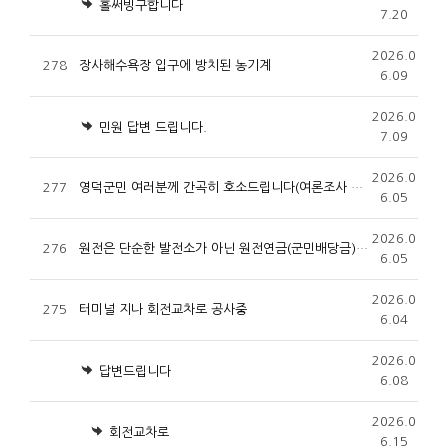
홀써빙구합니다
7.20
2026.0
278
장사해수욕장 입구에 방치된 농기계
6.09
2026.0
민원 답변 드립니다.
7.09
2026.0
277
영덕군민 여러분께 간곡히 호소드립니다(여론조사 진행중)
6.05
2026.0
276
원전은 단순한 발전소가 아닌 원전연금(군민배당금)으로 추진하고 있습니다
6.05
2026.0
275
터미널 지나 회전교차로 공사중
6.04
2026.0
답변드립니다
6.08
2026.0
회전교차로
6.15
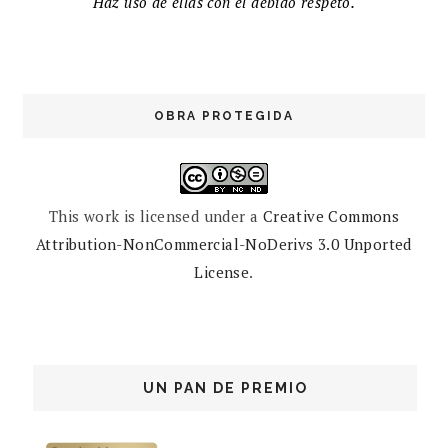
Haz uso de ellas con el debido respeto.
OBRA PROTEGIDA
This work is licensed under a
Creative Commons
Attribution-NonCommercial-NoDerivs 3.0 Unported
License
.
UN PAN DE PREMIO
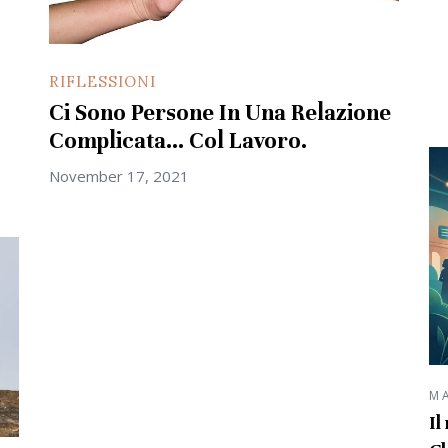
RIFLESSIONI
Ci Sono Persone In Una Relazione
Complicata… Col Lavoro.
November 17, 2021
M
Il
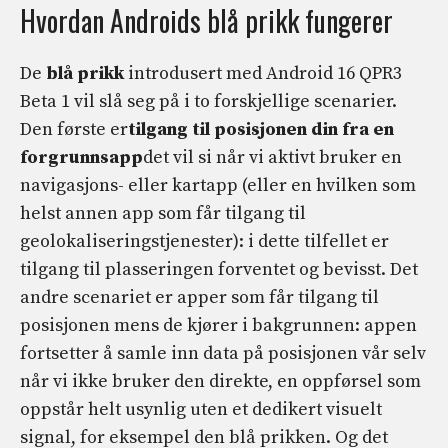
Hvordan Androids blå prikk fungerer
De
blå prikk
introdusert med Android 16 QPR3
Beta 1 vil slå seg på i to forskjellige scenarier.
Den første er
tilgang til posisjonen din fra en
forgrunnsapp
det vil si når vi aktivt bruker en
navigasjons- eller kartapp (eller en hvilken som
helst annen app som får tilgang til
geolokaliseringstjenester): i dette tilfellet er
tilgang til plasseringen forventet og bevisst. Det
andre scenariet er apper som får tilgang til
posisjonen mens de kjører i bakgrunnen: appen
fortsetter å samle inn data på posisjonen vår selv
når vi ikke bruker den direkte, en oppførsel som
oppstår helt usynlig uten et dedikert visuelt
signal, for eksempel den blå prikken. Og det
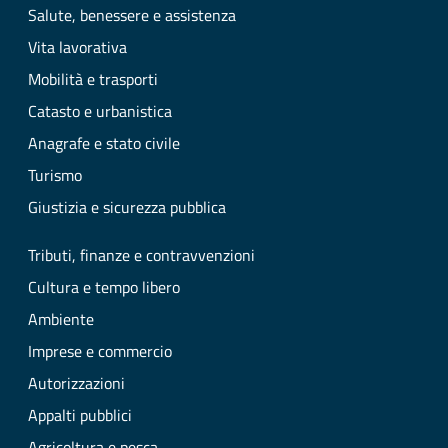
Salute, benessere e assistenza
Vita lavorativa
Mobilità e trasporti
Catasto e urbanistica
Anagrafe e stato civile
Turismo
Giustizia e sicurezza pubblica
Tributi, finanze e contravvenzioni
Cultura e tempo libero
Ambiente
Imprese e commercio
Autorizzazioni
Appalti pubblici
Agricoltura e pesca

:::::

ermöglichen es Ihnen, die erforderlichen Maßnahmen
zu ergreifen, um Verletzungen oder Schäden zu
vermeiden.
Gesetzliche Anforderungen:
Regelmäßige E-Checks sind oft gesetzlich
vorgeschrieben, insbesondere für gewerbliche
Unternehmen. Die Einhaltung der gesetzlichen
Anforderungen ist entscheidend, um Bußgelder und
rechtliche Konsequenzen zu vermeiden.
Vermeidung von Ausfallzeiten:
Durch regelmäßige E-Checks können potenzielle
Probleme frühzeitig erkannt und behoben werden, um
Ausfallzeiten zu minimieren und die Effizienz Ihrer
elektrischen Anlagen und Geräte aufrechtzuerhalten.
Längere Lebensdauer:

:::::

Leave out every picture, and copy exactly the lines above starting at the one holding "introdusert med Android 16 QPR3" and ending at the one holding "Agricoltura e pesca", no more and no less.

introdusert med Android 16 QPR3
Beta 1 vil slå seg på i to forskjellige scenarier.
Den første er
tilgang til posisjonen din fra en
forgrunnsapp
det vil si når vi aktivt bruker en
navigasjons- eller kartapp (eller en hvilken som
helst annen app som får tilgang til
geolokaliseringstjenester): i dette tilfellet er
tilgang til plasseringen forventet og bevisst. Det
andre scenariet er apper som får tilgang til
posisjonen mens de kjører i bakgrunnen: appen
fortsetter å samle inn data på posisjonen vår selv
når vi ikke bruker den direkte, en oppførsel som
oppstår helt usynlig uten et dedikert visuelt
signal, for eksempel den blå prikken. Og det
Salute, benessere e assistenza
Vita lavorativa
Mobilità e trasporti
Catasto e urbanistica
Anagrafe e stato civile
Turismo
Giustizia e sicurezza pubblica
Tributi, finanze e contravvenzioni
Cultura e tempo libero
Ambiente
Imprese e commercio
Autorizzazioni
Appalti pubblici
Agricoltura e pesca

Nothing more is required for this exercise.